Content starts

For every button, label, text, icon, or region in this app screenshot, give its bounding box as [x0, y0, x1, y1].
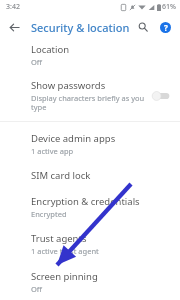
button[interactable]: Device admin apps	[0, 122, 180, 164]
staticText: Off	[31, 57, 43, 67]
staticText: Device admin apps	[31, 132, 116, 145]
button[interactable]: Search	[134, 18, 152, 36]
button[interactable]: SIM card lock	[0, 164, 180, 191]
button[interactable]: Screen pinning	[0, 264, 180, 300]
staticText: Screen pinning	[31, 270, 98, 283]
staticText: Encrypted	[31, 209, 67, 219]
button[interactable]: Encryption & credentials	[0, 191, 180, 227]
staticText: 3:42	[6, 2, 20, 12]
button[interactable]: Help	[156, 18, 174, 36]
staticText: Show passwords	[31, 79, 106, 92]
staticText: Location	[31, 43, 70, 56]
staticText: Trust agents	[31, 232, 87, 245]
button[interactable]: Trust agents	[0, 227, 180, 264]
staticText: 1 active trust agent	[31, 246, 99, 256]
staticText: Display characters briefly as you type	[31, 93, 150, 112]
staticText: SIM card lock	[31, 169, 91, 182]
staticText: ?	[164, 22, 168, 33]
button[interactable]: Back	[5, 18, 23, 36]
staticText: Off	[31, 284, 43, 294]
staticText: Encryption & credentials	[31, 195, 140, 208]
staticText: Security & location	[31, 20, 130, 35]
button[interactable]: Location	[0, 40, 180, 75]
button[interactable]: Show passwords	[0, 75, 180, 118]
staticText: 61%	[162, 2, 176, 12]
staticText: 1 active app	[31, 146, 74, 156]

Content ends
Content starts

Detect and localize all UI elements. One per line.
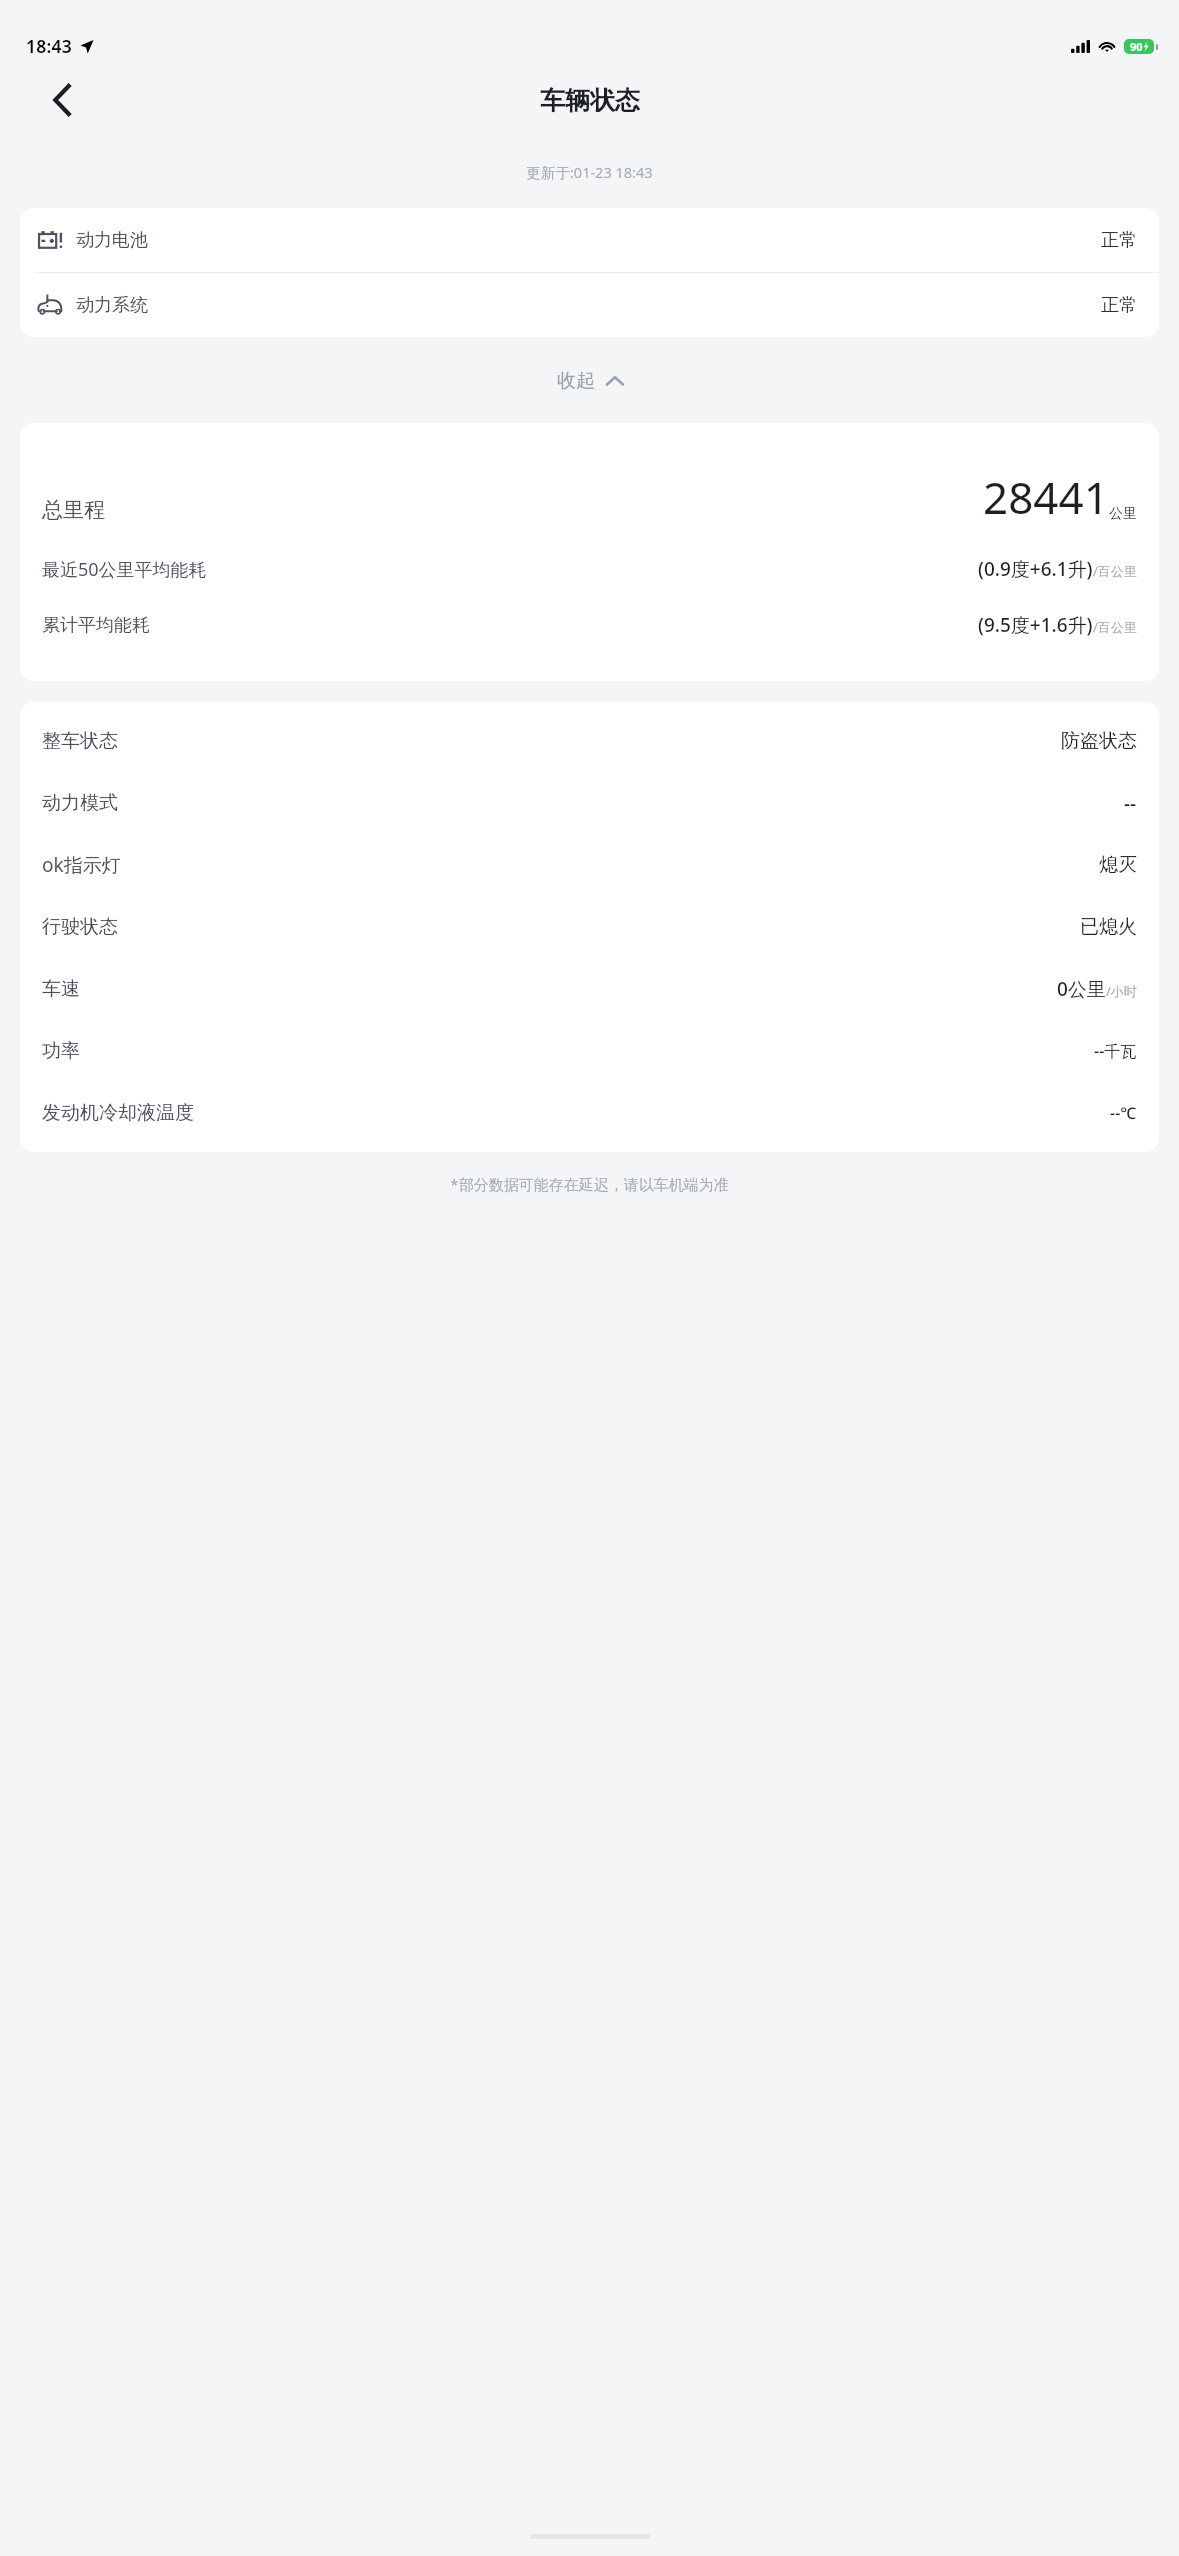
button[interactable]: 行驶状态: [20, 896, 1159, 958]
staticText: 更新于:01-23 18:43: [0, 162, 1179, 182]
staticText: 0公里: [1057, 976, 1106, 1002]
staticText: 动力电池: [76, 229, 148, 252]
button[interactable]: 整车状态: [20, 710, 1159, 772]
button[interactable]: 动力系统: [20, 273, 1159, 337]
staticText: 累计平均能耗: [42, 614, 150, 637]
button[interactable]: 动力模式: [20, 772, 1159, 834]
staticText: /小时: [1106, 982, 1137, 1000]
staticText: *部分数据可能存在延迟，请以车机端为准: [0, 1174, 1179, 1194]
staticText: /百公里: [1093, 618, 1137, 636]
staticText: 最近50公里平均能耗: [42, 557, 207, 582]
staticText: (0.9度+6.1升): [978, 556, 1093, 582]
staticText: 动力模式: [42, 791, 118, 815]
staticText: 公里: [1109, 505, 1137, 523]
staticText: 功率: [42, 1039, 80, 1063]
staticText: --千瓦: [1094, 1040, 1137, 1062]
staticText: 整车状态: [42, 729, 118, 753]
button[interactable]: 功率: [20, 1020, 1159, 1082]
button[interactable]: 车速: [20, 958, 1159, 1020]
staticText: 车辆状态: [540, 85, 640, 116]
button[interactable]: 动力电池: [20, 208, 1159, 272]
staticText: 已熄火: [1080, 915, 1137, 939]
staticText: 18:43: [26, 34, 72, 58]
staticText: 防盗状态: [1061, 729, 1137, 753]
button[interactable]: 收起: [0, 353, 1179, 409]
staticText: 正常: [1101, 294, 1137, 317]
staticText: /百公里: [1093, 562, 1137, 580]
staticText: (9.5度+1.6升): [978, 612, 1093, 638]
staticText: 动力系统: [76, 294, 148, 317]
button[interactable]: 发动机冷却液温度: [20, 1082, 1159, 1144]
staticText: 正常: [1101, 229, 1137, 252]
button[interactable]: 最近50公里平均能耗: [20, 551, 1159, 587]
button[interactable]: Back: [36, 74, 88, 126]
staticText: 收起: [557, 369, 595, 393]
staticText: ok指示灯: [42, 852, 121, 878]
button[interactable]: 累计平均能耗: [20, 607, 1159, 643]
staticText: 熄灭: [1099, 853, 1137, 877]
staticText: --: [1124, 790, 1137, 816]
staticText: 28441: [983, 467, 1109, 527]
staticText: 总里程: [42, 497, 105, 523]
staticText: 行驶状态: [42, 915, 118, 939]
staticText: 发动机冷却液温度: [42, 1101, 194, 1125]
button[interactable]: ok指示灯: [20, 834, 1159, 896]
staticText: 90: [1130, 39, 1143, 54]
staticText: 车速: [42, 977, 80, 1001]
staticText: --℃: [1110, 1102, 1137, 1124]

Content ends

> **Your task**
Count how many lines in the data above include the string "发动机冷却液温度", and write only that number.

> **Exercise answer**
2